Cukup membosankan berada di sini, aku belum memberitahu aku berasal dari mana ya? Biarkan ini menjadi rahasia yang akan terbuka dengan sendirinya. Kemarin kau menanyakan namaku pada surat itu. Namun, aku rasa nama bukanlah hal penting selagi kita mengenal satu sama lain dengan perasaan untuk dapat menjalin hubungan pertemanan yang baik. Bukankah begitu, Arum? Coba kau ceritakan kegiatanmu sehari-hari aku akan senang membaca surat darimu. Aku tunggu.
Hal yang ditunggu-tunggu akhirnya datang juga. Surat balasan itu melampirkan sajak mengenai kematian sebagai balasan sajaknya yang lalu. Arum menorehkan tinta hitamnya dan menuliskan, "Aku sudah mati dan akan terus mati. Aku tidak akan terbangun dan akan terus tenggelam pada lautan kematian yang telah membunuhku sepuluh tahun lalu."
Ia membalas bahwa "Kematian adalah bagian dari kehidupan bukan lawan dari kehidupan itu sendiri." Arum termenung lama membaca surat itu. Ia baca berulang kali sajak itu yang entah didapat dari mana. Apakah sajak itu murni dari hasil pikiran dan renungannya tentang sesuatu atau ia pernah membacanya di suatu buku atau tempat. Arum tidak tahu. Namun, ia suka balasan itu. Ia merasa ada perasaan lain yang tersirat di hatinya ketika membaca surat itu.

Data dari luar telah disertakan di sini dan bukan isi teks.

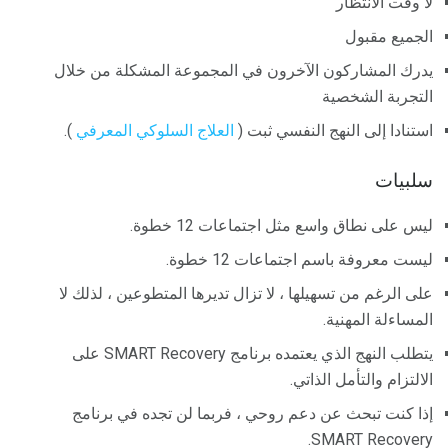
لا وقت الانتظار
الجميع مقبول
يدرك المشاركون الآخرون في المجموعة المشكلة من خلال
التجربة الشخصية
استنادا إلى النهج النفسي ثبت (
العلاج السلوكي المعرفي
).
سلبيات
ليس على نطاق واسع مثل اجتماعات 12 خطوة.
ليست معروفة باسم اجتماعات 12 خطوة.
على الرغم من تسهيلها ، لا تزال تديرها المتطوعين ، لذلك لا
المساءلة المهنية.
يتطلب النهج الذي يعتمده برنامج SMART Recovery على
الالتزام والتأمل الذاتي.
إذا كنت تبحث عن دعم روحي ، فربما لن تجده في برنامج
SMART Recovery.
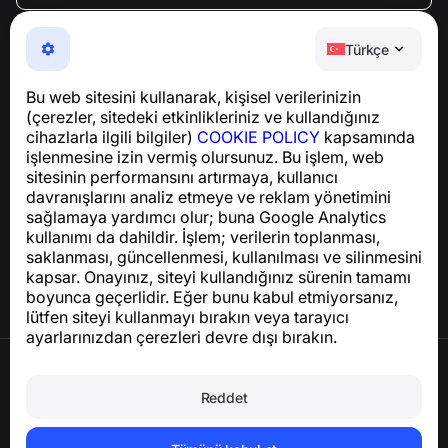
NumBuster © 2013—2026 ·
support@numbuster.com
Telefon dolandırıcılığına, spam’e ve istenmeyen
Türkçe
mesajlara karşı koruma sağlayan kullanımı kolay bir
uygulama
Bu web sitesini kullanarak, kişisel verilerinizin
GDPR uyumluluğu ile ilgili sorular için:
(çerezler, sitedeki etkinlikleriniz ve kullandığınız
support@numbuster.com
cihazlarla ilgili bilgiler)
COOKIE POLICY
kapsamında
işlenmesine izin vermiş olursunuz. Bu işlem, web
sitesinin performansını artırmaya, kullanıcı
Yardım Merkezi
davranışlarını analiz etmeye ve reklam yönetimini
Haberler ve Makaleler
sağlamaya yardımcı olur; buna Google Analytics
Proje hakkında
kullanımı da dahildir. İşlem; verilerin toplanması,
İletişim
saklanması, güncellenmesi, kullanılması ve silinmesini
kapsar. Onayınız, siteyi kullandığınız sürenin tamamı
boyunca geçerlidir. Eğer bunu kabul etmiyorsanız,
lütfen siteyi kullanmayı bırakın veya tarayıcı
ayarlarınızdan çerezleri devre dışı bırakın.
Kullanım Şartları
Gizlilik Politikası
Reddet
Çerez Politikası
Satın Alma Politikası
Hesabı ve kişisel verileri silin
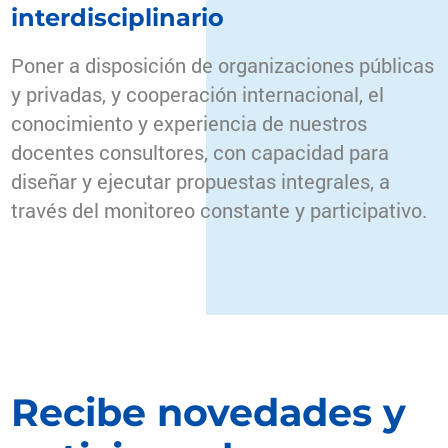
interdisciplinario
Poner a disposición de organizaciones públicas
y privadas, y cooperación internacional, el
conocimiento y experiencia de nuestros
docentes consultores, con capacidad para
diseñar y ejecutar propuestas integrales, a
través del monitoreo constante y participativo.
Recibe novedades y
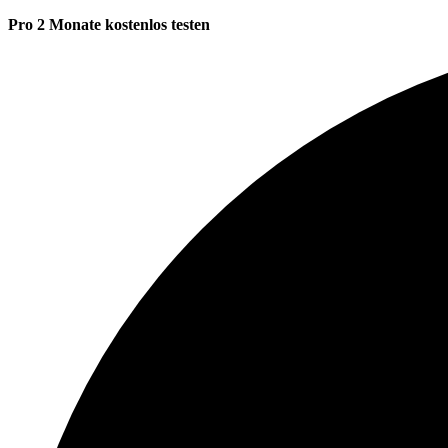
Pro 2 Monate kostenlos testen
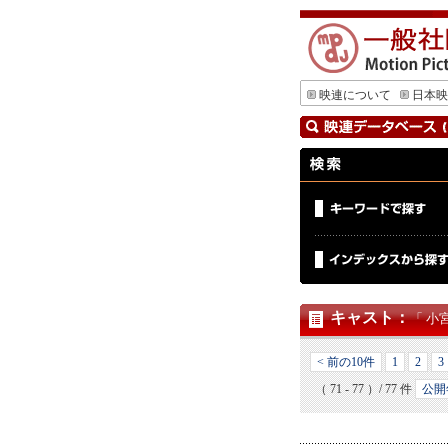
映連について
日本映
キャスト
：
「 小
< 前の10件
1
2
3
（ 71 - 77 ）/ 77 件
公開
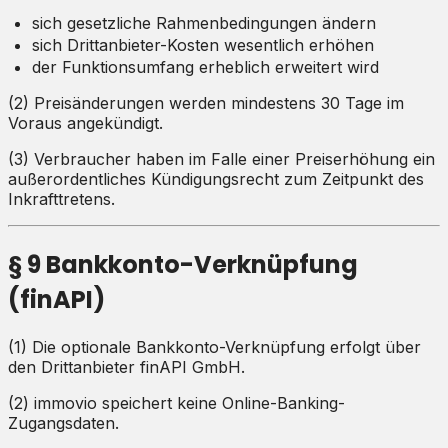
sich gesetzliche Rahmenbedingungen ändern
sich Drittanbieter-Kosten wesentlich erhöhen
der Funktionsumfang erheblich erweitert wird
(2) Preisänderungen werden mindestens 30 Tage im
Voraus angekündigt.
(3) Verbraucher haben im Falle einer Preiserhöhung ein
außerordentliches Kündigungsrecht zum Zeitpunkt des
Inkrafttretens.
§ 9 Bankkonto-Verknüpfung
(finAPI)
(1) Die optionale Bankkonto-Verknüpfung erfolgt über
den Drittanbieter finAPI GmbH.
(2) immovio speichert keine Online-Banking-
Zugangsdaten.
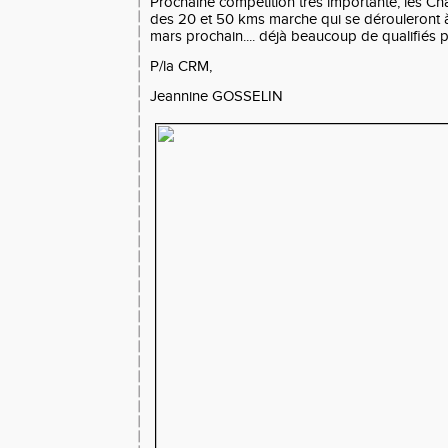
Prochaine compétition très importante, les C
des 20 et 50 kms marche qui se dérouleront à
mars prochain.... déjà beaucoup de qualifiés p
P/la CRM,
Jeannine GOSSELIN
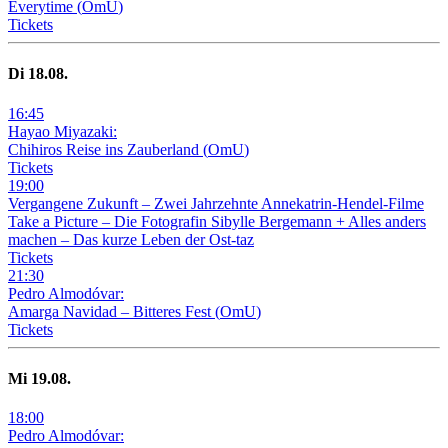
Everytime
(
OmU
)
Tickets
Di
18
.08.
16
:
45
Hayao Miyazaki:
Chihiros Reise ins Zauberland
(
OmU
)
Tickets
19
:
00
Vergangene Zukunft –
Zwei Jahrzehnte Annekatrin-Hendel-Filme
Take a Picture – Die Fotografin Sibylle Bergemann + Alles anders
machen – Das kurze Leben der Ost-taz
Tickets
21
:
30
Pedro Almodóvar:
Amarga Navidad – Bitteres Fest
(
OmU
)
Tickets
Mi
19
.08.
18
:
00
Pedro Almodóvar:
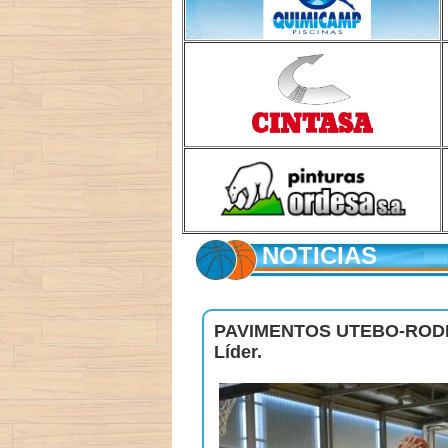
NOTICIAS
PAVIMENTOS UTEBO-RODENI 
Líder.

Namun, jika ia ingin membalas surat ini, balasan apa yang pantas? Aku tidak tahu apa yang harus aku ceritakan mengenai keseharianku, pikir Arum. Pikirannya mulai menerawang dan mengingat-ingat sesuatu. Aku tidak pernah kemana-mana dan selalu berada di dalam rumah, lebih tepatnya di dalam kamarku seorang diri. Tidak ada yang boleh masuk selain diriku bahkan tidak untuk Bapak. Arum mengalami kebuntuan membalas surat.